Parents follow students’ footsteps at open house
Published 2:42 pm Tuesday, September 20, 2016
By CONNIE NOLEN / Community Columnist
“How does Bethany do this every Friday?” asked her mom. Jeni Warden was feeling the strain of her daughter’s schedule—and the evening was just starting.
Beginning second period of our Pelham High School Open House, parents were already acquiring empathy. Traveling the crisscross, back and forth, up and down nature of their kids’ schedules by attending Open House is a challenge.
“Fridays are exhausting,” I say. “How did we ever manage seven and eight classes a day for five days of the week?”
For many years, Pelham High School students braved the hallways every hour and we moved at a frantic pace. Now Fridays feel like days of sprinting. Indeed, many students and teachers have come to prefer the more relaxed pace of odd and even days with fewer classes meeting each day. In order for parents to visit all of their students’ scheduled classes, Open House moved through the PHS Frantic Friday schedule.

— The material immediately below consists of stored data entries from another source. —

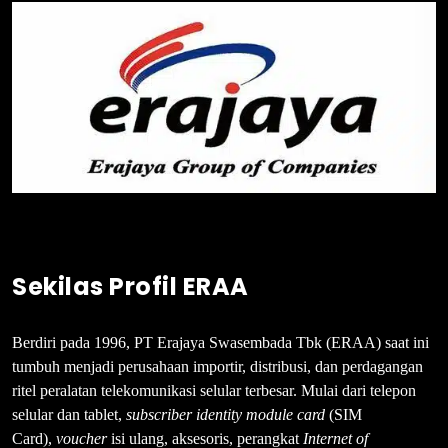
Sekilas Profil ERAA
Berdiri pada 1996, PT Erajaya Swasembada Tbk (ERAA) saat ini
tumbuh menjadi perusahaan importir, distribusi, dan perdagangan
ritel peralatan telekomunikasi selular terbesar. Mulai dari telepon
selular dan tablet,
subscriber identity module card
(SIM
Card),
voucher
isi ulang, aksesoris, perangkat
Internet of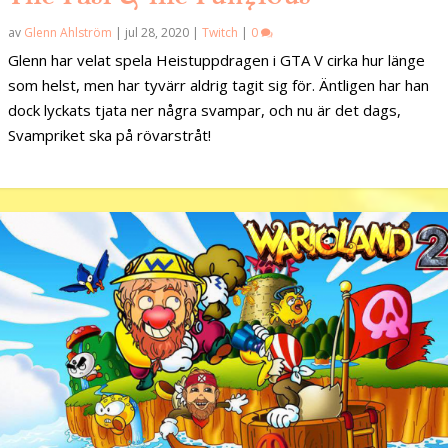
av
Glenn Ahlström
|
jul 28, 2020
|
Twitch
|
0
Glenn har velat spela Heistuppdragen i GTA V cirka hur länge
som helst, men har tyvärr aldrig tagit sig för. Äntligen har han
dock lyckats tjata ner några svampar, och nu är det dags,
Svampriket ska på rövarstråt!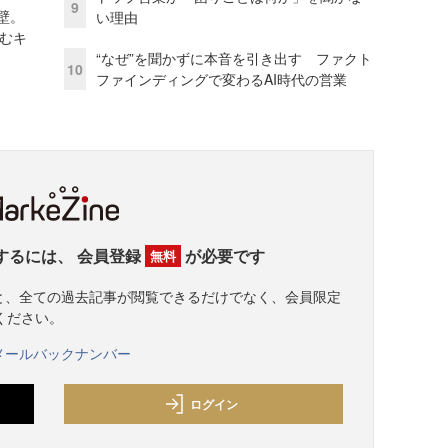
9
壁。
い理由
しむキ
“なぜ”を聞かずに本音を引き出す ファクト
10
ファインディングで変わるAI時代の営業
するには、
会員登録
が必要です
無料
すると、全ての過去記事が閲覧できるだけでなく、会員限定
ください。
メールバックナンバー
ログイン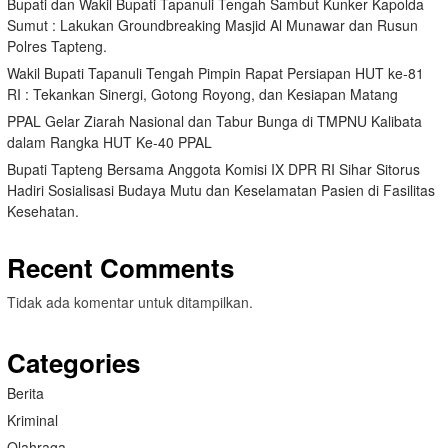
Bupati dan Wakil Bupati Tapanuli Tengah Sambut Kunker Kapolda
Sumut : Lakukan Groundbreaking Masjid Al Munawar dan Rusun
Polres Tapteng.
Wakil Bupati Tapanuli Tengah Pimpin Rapat Persiapan HUT ke-81
RI : Tekankan Sinergi, Gotong Royong, dan Kesiapan Matang
PPAL Gelar Ziarah Nasional dan Tabur Bunga di TMPNU Kalibata
dalam Rangka HUT Ke-40 PPAL
Bupati Tapteng Bersama Anggota Komisi IX DPR RI Sihar Sitorus
Hadiri Sosialisasi Budaya Mutu dan Keselamatan Pasien di Fasilitas
Kesehatan.
Recent Comments
Tidak ada komentar untuk ditampilkan.
Categories
Berita
Kriminal
Olahraga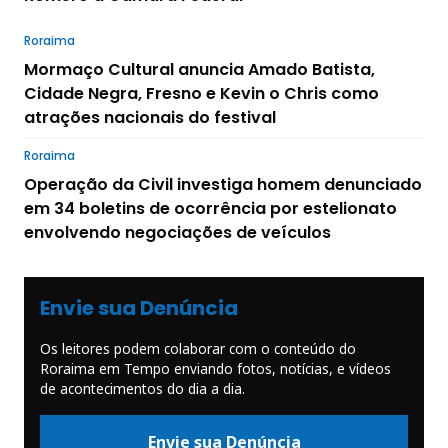
Roraima
Mormaço Cultural anuncia Amado Batista,
Cidade Negra, Fresno e Kevin o Chris como
atrações nacionais do festival
Roraima
Operação da Civil investiga homem denunciado
em 34 boletins de ocorrência por estelionato
envolvendo negociações de veículos
Envie sua Denúncia
Os leitores podem colaborar com o conteúdo do
Roraima em Tempo enviando fotos, notícias, e vídeos
de acontecimentos do dia a dia.
Envie sua Denúncia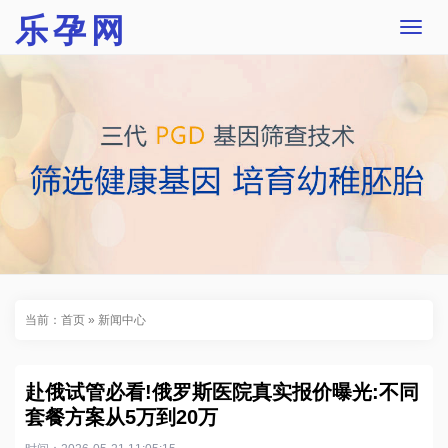
乐孕网
T
o
g
g
l
e
n
a
v
i
g
a
t
i
o
n
当前：
首页
»
新闻中心
赴俄试管必看!俄罗斯医院真实报价曝光:不同
套餐方案从5万到20万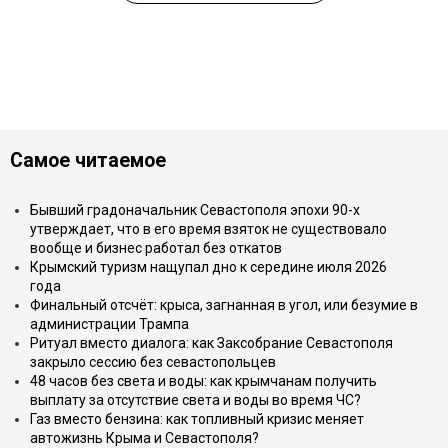
Самое читаемое
Бывший градоначальник Севастополя эпохи 90-х
утверждает, что в его время взяток не существовало
вообще и бизнес работал без откатов
Крымский туризм нащупал дно к середине июля 2026
года
Финальный отсчёт: крыса, загнанная в угол, или безумие в
администрации Трампа
Ритуал вместо диалога: как Заксобрание Севастополя
закрыло сессию без севастопольцев
48 часов без света и воды: как крымчанам получить
выплату за отсутствие света и воды во время ЧС?
Газ вместо бензина: как топливный кризис меняет
автожизнь Крыма и Севастополя?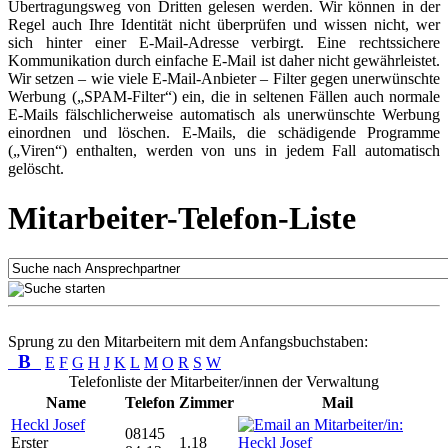
Übertragungsweg von Dritten gelesen werden. Wir können in der
Regel auch Ihre Identität nicht überprüfen und wissen nicht, wer
sich hinter einer E-Mail-Adresse verbirgt. Eine rechtssichere
Kommunikation durch einfache E-Mail ist daher nicht gewährleistet.
Wir setzen – wie viele E-Mail-Anbieter – Filter gegen unerwünschte
Werbung („SPAM-Filter“) ein, die in seltenen Fällen auch normale
E-Mails fälschlicherweise automatisch als unerwünschte Werbung
einordnen und löschen. E-Mails, die schädigende Programme
(„Viren“) enthalten, werden von uns in jedem Fall automatisch
gelöscht.
Mitarbeiter-Telefon-Liste
Sprung zu den Mitarbeitern mit dem Anfangsbuchstaben:
B
E
F
G
H
J
K
L
M
O
R
S
W
Telefonliste der Mitarbeiter/innen der Verwaltung
Name
Telefon
Zimmer
Mail
Heckl Josef
08145
Erster
1.18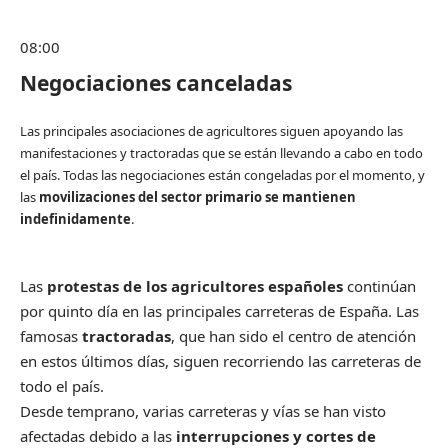
08:00
Negociaciones canceladas
Las principales asociaciones de agricultores siguen apoyando las
manifestaciones y tractoradas que se están llevando a cabo en todo
el país. Todas las negociaciones están congeladas por el momento, y
las
movilizaciones del sector primario se mantienen
indefinidamente
.
Las
protestas de los agricultores españoles
continúan
por quinto día en las principales carreteras de España. Las
famosas
tractoradas
, que han sido el centro de atención
en estos últimos días, siguen recorriendo las carreteras de
todo el país.
Desde temprano, varias carreteras y vías se han visto
afectadas debido a las
interrupciones y cortes de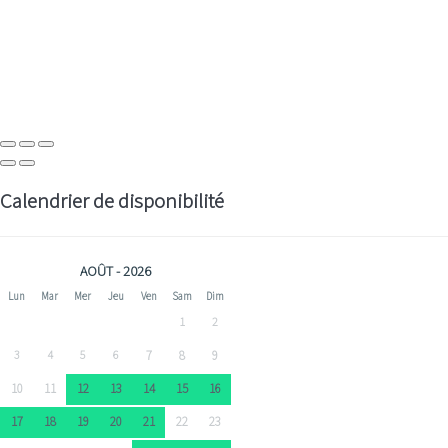
Calendrier de disponibilité
AOÛT - 2026
Lun
Mar
Mer
Jeu
Ven
Sam
Dim
1
2
3
4
5
6
7
8
9
10
11
12
13
14
15
16
17
18
19
20
21
22
23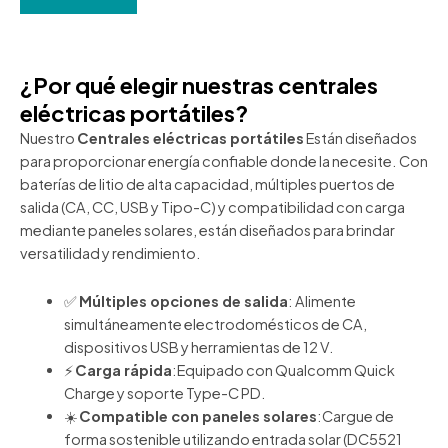
5
¿Por qué elegir nuestras centrales
eléctricas portátiles?
Nuestro
Centrales eléctricas portátiles
Están diseñados
para proporcionar energía confiable donde la necesite. Con
baterías de litio de alta capacidad, múltiples puertos de
salida (CA, CC, USB y Tipo-C) y compatibilidad con carga
mediante paneles solares, están diseñados para brindar
versatilidad y rendimiento.
✅
Múltiples opciones de salida
: Alimente
simultáneamente electrodomésticos de CA,
dispositivos USB y herramientas de 12 V.
⚡
Carga rápida
:Equipado con Qualcomm Quick
Charge y soporte Type-C PD.
☀️
Compatible con paneles solares
:Cargue de
forma sostenible utilizando entrada solar (DC5521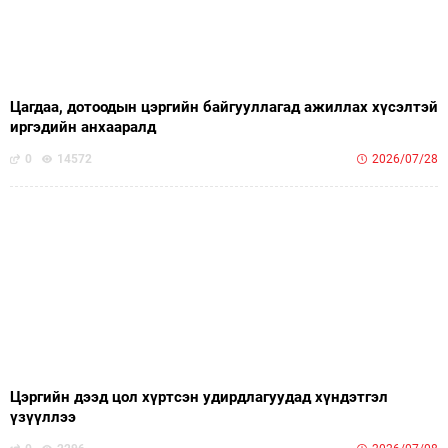
Цагдаа, дотоодын цэргийн байгууллагад ажиллах хүсэлтэй
иргэдийн анхааралд
0
14572
2026/07/28
Цэргийн дээд цол хүртсэн удирдлагуудад хүндэтгэл
үзүүллээ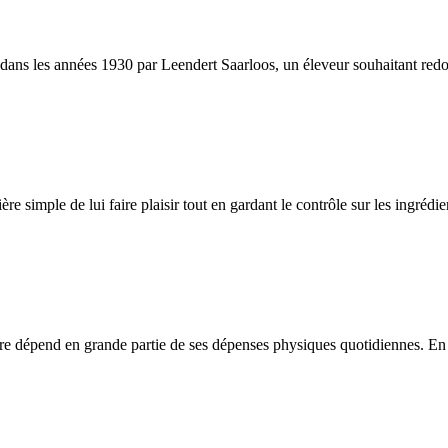
s les années 1930 par Leendert Saarloos, un éleveur souhaitant redonner
ère simple de lui faire plaisir tout en gardant le contrôle sur les ingréd
être dépend en grande partie de ses dépenses physiques quotidiennes. En c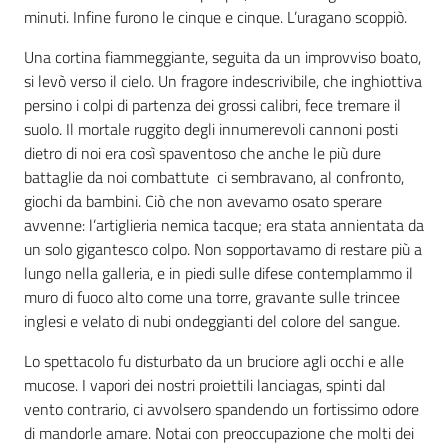
minuti. Infine furono le cinque e cinque. L’uragano scoppiò.
Una cortina fiammeggiante, seguita da un improvviso boato,
si levò verso il cielo. Un fragore indescrivibile, che inghiottiva
persino i colpi di partenza dei grossi calibri, fece tremare il
suolo. Il mortale ruggito degli innumerevoli cannoni posti
dietro di noi era così spaventoso che anche le più dure
battaglie da noi combattute ci sembravano, al confronto,
giochi da bambini. Ciò che non avevamo osato sperare
avvenne: l’artiglieria nemica tacque; era stata annientata da
un solo gigantesco colpo. Non sopportavamo di restare più a
lungo nella galleria, e in piedi sulle difese contemplammo il
muro di fuoco alto come una torre, gravante sulle trincee
inglesi e velato di nubi ondeggianti del colore del sangue.
Lo spettacolo fu disturbato da un bruciore agli occhi e alle
mucose. I vapori dei nostri proiettili lanciagas, spinti dal
vento contrario, ci avvolsero spandendo un fortissimo odore
di mandorle amare. Notai con preoccupazione che molti dei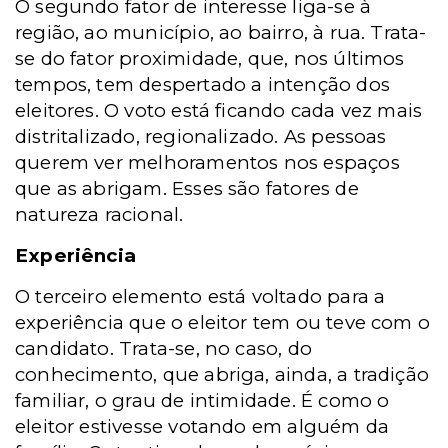
O segundo fator de interesse liga-se à
região, ao município, ao bairro, à rua. Trata-
se do fator proximidade, que, nos últimos
tempos, tem despertado a intenção dos
eleitores. O voto está ficando cada vez mais
distritalizado, regionalizado. As pessoas
querem ver melhoramentos nos espaços
que as abrigam. Esses são fatores de
natureza racional.
Experiência
O terceiro elemento está voltado para a
experiência que o eleitor tem ou teve com o
candidato. Trata-se, no caso, do
conhecimento, que abriga, ainda, a tradição
familiar, o grau de intimidade. É como o
eleitor estivesse votando em alguém da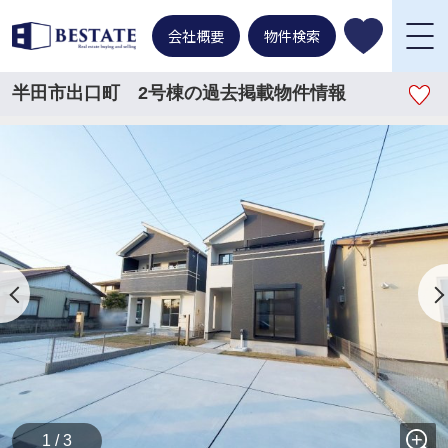
会社概要
物件検索
半田市出口町 2号棟の過去掲載物件情報
1 / 3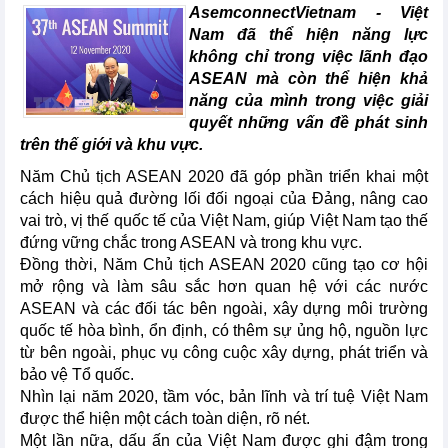
AsemconnectVietnam - Việt
Nam đã thể hiện năng lực
không chỉ trong việc lãnh đạo
ASEAN mà còn thể hiện khả
năng của mình trong việc giải
quyết những vấn đề phát sinh
trên thế giới và khu vực.
Năm Chủ tịch ASEAN 2020 đã góp phần triển khai một
cách hiệu quả đường lối đối ngoại của Đảng, nâng cao
vai trò, vị thế quốc tế của Việt Nam, giúp Việt Nam tạo thế
đứng vững chắc trong ASEAN và trong khu vực.
Đồng thời, Năm Chủ tịch ASEAN 2020 cũng tạo cơ hội
mở rộng và làm sâu sắc hơn quan hệ với các nước
ASEAN và các đối tác bên ngoài, xây dựng môi trường
quốc tế hòa bình, ổn định, có thêm sự ủng hộ, nguồn lực
từ bên ngoài, phục vụ công cuộc xây dựng, phát triển và
bảo vệ Tổ quốc.
Nhìn lại năm 2020, tầm vóc, bản lĩnh và trí tuệ Việt Nam
được thể hiện một cách toàn diện, rõ nét.
Một lần nữa, dấu ấn của Việt Nam được ghi đậm trong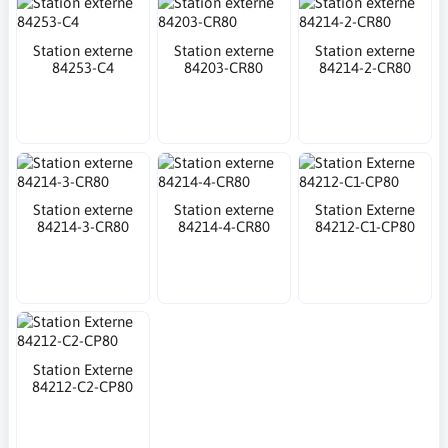
Station externe
Station externe
Station externe
84253-C4
84203-CR80
84214-2-CR80
Station externe
Station externe
Station Externe
84214-3-CR80
84214-4-CR80
84212-C1-CP80
Station Externe
84212-C2-CP80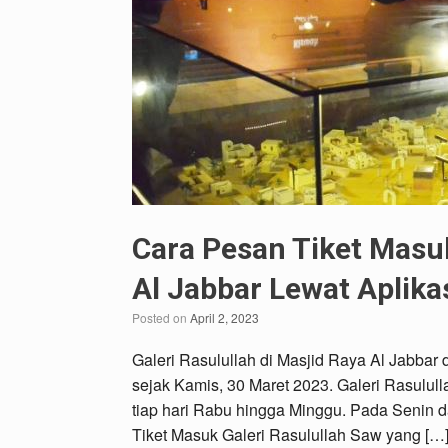
Cara Pesan Tiket Masuk
Al Jabbar Lewat Aplik
Posted on
April 2, 2023
Galeri Rasulullah di Masjid Raya Al Jabbar
sejak Kamis, 30 Maret 2023. Galeri Rasulul
tiap hari Rabu hingga Minggu. Pada Senin da
Tiket Masuk Galeri Rasulullah Saw yang […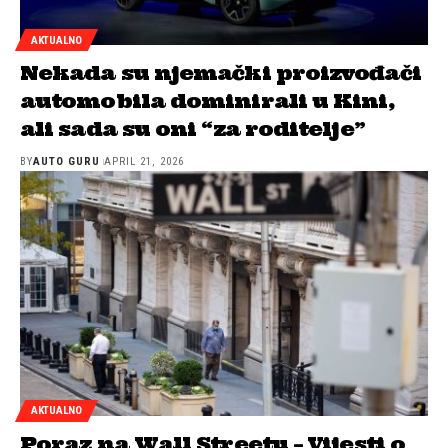
AKTUALNO
Nekada su njemački proizvođači
automobila dominirali u Kini,
ali sada su oni “za roditelje”
BY
AUTO GURU
APRIL 21, 2026
AKTUALNO
Poraz na Wall Streetu – Vijesti o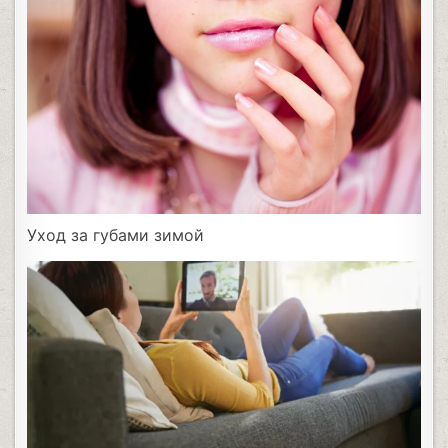
Уход за губами зимой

Meeting with Advanced Placement English Language parents led to discussions of students scoring well enough on their AP exam to earn up to six hours of college credit. Earning six hours of college credit saves about $2,000—the price of two college classes at most Alabama colleges and universities.
In Creative Writing, parents learn that students are storytelling using all types of media. They’re happy to see students submitting work online via Google Classroom to prepare for collegiate submissions.
Competitive Writing parents are impressed that students have created resumes, which are handy tools for completing scholarship applications. Parents are happy to know that students are required to complete at least six scholarship applications and essays each nine weeks.
“This is where I sat last year in Creative Writing and this is where I sit in Lit Mag this year,” sophomore Anna Carden tells her mom. “I’m moving towards the front every year.”
“At this rate, you’ll be teaching class by senior year,” I tell Carden. She smiles.
School years are journeys. This year, I am blessed with amazing traveling companions.